Para investir nesta modalidade você precisa ter conta em alguma corretora. Assim, se o seu interesse é disponibilizar suas ações para aluguel, ser o “doador”, você precisa informar à corretora qual ação de sua carteira estará disponível para locação, além de estabelecer as condições de negociação.

Por outro lado, se você pretende alugar alguma determinada ação, ser o “tomador”, também é preciso entrar em contato com a corretora e apresentar garantias antes de realizar a transação.

Quais as vantagens e rentabilidade

Para quem disponibiliza as ações, os doadores, a vantagem é gerar ganhos de um investimento que o foco não é vender logo e sim no longo prazo.
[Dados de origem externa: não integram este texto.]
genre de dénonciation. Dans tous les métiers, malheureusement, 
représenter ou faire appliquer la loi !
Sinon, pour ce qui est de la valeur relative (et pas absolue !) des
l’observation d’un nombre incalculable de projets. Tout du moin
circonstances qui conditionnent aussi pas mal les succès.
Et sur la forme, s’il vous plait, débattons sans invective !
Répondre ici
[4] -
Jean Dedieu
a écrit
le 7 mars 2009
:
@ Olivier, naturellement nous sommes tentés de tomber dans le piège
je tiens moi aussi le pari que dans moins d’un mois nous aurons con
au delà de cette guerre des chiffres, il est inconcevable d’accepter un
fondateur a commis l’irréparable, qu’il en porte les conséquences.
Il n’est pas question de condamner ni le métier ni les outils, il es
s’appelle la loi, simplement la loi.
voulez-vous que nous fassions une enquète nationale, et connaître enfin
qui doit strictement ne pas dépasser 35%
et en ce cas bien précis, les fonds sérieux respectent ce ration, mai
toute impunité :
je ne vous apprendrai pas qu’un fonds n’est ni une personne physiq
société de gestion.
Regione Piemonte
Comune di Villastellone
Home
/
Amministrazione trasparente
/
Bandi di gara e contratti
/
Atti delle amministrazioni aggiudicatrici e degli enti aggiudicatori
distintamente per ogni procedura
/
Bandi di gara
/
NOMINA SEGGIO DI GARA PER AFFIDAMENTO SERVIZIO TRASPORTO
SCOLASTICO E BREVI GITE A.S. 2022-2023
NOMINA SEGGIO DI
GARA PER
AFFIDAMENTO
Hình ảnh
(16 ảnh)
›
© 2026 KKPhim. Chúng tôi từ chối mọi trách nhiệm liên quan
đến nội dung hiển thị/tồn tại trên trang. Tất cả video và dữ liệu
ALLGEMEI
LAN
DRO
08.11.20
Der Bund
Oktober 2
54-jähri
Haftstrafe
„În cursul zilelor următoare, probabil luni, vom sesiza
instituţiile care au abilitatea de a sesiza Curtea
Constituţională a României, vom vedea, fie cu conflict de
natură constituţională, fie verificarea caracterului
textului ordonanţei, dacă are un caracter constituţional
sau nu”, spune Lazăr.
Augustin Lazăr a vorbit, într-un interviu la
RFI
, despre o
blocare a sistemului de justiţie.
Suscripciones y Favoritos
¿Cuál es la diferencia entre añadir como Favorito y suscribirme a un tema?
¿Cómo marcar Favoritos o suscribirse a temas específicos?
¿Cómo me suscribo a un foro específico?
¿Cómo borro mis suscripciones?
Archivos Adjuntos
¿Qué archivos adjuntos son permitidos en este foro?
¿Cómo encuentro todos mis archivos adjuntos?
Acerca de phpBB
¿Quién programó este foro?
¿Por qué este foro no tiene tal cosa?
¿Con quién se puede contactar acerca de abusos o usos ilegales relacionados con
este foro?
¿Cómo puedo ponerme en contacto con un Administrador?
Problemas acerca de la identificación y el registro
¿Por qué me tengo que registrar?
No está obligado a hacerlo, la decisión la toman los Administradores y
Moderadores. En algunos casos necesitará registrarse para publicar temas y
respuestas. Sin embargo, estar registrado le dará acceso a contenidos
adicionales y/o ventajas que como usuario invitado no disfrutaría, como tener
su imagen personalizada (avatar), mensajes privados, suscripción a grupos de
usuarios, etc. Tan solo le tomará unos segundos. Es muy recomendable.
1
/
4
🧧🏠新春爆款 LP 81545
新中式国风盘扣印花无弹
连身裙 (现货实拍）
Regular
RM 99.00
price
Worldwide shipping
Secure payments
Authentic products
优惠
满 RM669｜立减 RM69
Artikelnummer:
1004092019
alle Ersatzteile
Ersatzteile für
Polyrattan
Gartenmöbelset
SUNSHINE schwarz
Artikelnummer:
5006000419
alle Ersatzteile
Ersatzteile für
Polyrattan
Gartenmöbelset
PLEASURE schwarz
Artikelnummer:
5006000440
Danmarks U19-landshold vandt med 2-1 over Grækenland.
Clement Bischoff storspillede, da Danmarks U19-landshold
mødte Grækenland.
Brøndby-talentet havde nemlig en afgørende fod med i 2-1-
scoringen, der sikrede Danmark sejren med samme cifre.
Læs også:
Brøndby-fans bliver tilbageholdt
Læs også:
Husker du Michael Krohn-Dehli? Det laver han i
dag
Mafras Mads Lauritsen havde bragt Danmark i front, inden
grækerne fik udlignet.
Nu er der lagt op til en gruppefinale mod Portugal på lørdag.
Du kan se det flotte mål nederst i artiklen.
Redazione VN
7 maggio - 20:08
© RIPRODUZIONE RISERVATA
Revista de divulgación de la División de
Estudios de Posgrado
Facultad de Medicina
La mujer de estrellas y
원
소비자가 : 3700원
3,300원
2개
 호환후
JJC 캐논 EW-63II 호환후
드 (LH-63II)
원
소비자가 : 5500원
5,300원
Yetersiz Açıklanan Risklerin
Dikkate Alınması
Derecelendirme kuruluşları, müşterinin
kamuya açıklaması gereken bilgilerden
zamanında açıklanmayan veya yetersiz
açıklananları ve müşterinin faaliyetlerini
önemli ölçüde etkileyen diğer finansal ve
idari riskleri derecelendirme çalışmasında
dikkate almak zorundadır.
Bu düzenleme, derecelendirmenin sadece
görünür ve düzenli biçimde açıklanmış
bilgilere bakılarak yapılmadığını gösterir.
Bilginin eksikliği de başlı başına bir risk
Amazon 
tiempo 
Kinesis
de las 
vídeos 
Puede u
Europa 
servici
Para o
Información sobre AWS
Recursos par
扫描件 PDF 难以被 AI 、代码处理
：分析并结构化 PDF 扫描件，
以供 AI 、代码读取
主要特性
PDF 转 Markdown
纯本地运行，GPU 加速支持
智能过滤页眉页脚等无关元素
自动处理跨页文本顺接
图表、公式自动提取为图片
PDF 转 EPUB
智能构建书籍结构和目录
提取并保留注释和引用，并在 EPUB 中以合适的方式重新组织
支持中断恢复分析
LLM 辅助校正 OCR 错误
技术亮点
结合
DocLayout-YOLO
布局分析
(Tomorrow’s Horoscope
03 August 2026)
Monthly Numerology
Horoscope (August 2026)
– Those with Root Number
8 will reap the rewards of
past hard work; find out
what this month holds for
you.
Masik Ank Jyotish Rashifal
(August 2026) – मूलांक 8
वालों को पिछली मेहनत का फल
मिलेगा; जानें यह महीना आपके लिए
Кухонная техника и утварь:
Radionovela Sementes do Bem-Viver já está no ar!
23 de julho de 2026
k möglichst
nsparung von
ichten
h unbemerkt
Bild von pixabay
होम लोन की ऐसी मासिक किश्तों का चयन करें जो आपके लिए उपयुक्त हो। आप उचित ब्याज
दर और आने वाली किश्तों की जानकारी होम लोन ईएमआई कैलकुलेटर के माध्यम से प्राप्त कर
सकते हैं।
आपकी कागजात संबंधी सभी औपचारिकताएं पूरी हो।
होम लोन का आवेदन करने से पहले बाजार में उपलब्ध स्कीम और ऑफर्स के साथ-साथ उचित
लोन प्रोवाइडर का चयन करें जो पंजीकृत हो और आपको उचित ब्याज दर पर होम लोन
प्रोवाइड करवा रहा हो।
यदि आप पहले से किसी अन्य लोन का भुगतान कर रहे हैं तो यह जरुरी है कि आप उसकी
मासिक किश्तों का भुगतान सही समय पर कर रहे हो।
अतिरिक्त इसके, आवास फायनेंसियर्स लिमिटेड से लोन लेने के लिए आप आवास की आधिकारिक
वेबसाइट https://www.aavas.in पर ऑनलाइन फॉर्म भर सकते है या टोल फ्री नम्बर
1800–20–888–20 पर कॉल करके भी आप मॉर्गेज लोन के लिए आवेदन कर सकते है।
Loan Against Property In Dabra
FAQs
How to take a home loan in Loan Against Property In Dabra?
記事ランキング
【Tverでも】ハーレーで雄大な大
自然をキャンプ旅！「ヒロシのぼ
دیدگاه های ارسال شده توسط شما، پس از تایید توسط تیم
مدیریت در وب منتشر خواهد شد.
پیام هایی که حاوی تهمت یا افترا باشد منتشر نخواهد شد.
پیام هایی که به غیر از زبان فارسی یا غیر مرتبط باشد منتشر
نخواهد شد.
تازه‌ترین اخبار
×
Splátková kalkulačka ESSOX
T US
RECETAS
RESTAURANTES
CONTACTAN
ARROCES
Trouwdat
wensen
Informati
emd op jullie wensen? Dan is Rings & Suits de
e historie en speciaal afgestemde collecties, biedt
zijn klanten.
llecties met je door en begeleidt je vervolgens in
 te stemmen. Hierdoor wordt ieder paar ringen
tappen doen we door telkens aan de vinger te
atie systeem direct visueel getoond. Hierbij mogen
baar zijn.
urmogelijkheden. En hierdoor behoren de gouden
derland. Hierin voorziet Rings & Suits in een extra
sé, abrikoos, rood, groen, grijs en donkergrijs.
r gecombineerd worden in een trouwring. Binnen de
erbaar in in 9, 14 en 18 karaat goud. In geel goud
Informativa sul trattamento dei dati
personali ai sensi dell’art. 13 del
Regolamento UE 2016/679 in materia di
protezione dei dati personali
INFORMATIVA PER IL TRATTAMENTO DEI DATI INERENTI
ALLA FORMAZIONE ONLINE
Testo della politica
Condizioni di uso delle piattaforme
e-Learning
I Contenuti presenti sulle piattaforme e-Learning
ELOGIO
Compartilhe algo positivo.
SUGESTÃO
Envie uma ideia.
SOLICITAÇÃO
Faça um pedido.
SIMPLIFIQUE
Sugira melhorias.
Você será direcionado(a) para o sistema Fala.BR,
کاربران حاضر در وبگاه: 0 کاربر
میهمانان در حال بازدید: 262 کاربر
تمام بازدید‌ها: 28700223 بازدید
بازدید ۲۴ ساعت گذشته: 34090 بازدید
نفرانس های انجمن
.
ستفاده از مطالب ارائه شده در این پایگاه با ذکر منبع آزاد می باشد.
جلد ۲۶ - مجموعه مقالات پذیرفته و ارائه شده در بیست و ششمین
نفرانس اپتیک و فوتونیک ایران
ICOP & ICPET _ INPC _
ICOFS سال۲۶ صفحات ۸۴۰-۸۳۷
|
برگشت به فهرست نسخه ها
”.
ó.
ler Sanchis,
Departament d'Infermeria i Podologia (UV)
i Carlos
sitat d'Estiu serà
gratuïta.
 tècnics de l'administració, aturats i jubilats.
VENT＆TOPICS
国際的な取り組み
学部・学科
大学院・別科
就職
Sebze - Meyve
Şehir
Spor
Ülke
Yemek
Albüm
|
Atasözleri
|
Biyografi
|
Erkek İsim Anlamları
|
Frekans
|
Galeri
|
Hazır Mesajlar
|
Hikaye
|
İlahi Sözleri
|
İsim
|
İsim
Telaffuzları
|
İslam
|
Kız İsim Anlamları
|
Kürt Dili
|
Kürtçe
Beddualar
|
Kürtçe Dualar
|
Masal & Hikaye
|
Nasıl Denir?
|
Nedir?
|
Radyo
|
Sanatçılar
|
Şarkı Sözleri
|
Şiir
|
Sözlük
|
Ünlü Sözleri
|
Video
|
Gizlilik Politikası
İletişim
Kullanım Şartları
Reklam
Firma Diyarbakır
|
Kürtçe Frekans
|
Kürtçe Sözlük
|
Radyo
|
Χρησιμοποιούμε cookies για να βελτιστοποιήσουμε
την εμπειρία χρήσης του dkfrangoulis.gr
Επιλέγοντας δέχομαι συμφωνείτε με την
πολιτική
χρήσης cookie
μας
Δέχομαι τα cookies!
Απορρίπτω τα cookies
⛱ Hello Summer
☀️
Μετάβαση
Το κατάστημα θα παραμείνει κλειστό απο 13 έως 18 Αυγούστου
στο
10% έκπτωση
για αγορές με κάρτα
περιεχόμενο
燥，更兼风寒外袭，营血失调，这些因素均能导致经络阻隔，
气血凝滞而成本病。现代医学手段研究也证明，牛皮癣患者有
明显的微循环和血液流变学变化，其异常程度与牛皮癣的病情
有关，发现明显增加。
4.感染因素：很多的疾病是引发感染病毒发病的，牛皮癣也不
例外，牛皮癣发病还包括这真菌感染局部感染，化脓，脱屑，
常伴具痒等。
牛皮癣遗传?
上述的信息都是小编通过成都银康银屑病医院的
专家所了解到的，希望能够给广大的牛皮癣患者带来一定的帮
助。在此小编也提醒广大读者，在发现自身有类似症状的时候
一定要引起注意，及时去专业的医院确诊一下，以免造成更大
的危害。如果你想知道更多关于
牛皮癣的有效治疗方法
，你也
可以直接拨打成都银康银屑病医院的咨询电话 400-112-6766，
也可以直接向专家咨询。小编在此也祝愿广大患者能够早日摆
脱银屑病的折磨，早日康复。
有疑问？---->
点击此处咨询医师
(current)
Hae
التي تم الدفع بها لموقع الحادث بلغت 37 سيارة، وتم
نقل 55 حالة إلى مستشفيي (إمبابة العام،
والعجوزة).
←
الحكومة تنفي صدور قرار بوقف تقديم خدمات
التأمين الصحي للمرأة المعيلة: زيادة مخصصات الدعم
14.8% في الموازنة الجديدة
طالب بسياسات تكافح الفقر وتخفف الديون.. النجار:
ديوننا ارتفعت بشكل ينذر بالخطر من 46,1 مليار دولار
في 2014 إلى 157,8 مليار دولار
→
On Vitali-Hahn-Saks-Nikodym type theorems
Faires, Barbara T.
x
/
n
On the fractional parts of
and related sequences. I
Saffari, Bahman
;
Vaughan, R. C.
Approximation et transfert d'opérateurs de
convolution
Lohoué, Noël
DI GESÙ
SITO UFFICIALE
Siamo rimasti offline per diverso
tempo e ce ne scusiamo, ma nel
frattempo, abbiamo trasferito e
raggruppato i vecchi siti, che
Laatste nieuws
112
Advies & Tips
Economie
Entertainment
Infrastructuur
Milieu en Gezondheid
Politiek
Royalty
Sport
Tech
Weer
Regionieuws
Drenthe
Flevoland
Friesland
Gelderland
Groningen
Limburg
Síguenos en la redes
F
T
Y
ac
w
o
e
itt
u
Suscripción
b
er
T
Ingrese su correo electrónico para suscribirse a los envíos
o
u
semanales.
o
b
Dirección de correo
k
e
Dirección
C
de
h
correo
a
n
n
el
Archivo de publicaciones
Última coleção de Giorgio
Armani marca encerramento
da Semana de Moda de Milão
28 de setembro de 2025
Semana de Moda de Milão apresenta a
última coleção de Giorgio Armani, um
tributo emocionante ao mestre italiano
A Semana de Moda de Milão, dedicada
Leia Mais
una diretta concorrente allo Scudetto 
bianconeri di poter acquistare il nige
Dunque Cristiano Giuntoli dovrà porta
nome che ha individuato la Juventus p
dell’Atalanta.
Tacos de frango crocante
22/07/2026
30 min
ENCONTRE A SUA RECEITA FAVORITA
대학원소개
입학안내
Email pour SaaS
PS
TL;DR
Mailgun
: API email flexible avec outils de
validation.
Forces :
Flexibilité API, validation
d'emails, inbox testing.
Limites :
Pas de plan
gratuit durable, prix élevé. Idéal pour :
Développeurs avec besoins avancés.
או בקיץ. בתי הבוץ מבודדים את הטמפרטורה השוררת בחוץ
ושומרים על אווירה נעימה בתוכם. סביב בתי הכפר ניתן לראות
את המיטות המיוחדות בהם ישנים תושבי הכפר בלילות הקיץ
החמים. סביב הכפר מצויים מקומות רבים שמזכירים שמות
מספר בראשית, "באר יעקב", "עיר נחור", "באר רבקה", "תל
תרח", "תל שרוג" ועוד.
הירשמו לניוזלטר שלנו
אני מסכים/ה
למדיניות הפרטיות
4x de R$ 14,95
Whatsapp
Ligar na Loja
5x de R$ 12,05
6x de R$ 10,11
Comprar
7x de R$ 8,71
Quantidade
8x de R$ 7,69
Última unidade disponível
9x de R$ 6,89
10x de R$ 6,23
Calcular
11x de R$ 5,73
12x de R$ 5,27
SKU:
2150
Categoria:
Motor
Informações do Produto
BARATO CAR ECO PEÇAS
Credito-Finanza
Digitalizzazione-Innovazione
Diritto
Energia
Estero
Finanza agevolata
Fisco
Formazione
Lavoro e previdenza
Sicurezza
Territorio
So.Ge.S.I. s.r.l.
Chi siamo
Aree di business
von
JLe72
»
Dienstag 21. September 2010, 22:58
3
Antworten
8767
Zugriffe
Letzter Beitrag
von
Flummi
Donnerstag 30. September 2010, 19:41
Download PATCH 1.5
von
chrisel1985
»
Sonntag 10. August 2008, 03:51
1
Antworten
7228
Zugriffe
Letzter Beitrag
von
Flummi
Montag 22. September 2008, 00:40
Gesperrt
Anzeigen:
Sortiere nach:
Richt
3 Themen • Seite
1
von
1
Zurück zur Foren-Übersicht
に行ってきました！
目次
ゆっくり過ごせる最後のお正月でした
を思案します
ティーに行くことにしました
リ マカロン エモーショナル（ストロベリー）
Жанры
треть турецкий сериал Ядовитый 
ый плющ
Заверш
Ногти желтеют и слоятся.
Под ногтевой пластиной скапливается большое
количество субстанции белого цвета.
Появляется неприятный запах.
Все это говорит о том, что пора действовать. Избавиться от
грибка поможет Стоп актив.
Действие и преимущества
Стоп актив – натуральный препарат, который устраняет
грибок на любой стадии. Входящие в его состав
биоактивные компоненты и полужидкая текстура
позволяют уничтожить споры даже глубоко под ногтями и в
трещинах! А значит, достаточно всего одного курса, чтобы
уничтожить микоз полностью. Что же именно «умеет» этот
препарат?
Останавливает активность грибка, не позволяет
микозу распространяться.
Portanto, ao invés de deixá-lo parado, aproveita-se deste das vantagem para gerar algum ganho extra sem precisar vender as ações.

Já quem aluga as ações, o tomador, corre mais riscos, mas pode ter ganhos maiores. Utilizando de alternativas para remuneração, como a venda no mercado à vista, uso de liquidação para operações no mercado à vista e cobertura no lançamento de opções de compra. Sendo assim, o tomador pode investir acreditando na queda das ações e ter lucros com isso.

Como resgatar o dinheiro do aluguel de ações

A definição do prazo do aluguel é definida no momento de contratação com as restrições aclaradas na corretora. Uma vez que o prazo do aluguel finaliza, as ações retomam para quem às alugou (o dono das ações) já com o acréscimo da taxa do aluguel. Lembrando que o aluguel pode ser encerrado antes do prazo final.

De quem são os proventos enquanto a ação está locada

O dono da ação, aquele que está colocando o papel a disposição (doador) mantém seus direitos mesmo enquanto a ação está locada. Portanto, seguirá recebendo os dividendos e os juros sobre capital próprio. Assim como as bonificações, com um detalhe de que as ações repassadas só serão apresentadas no vencimento do contrato, já com os valores corrigidos.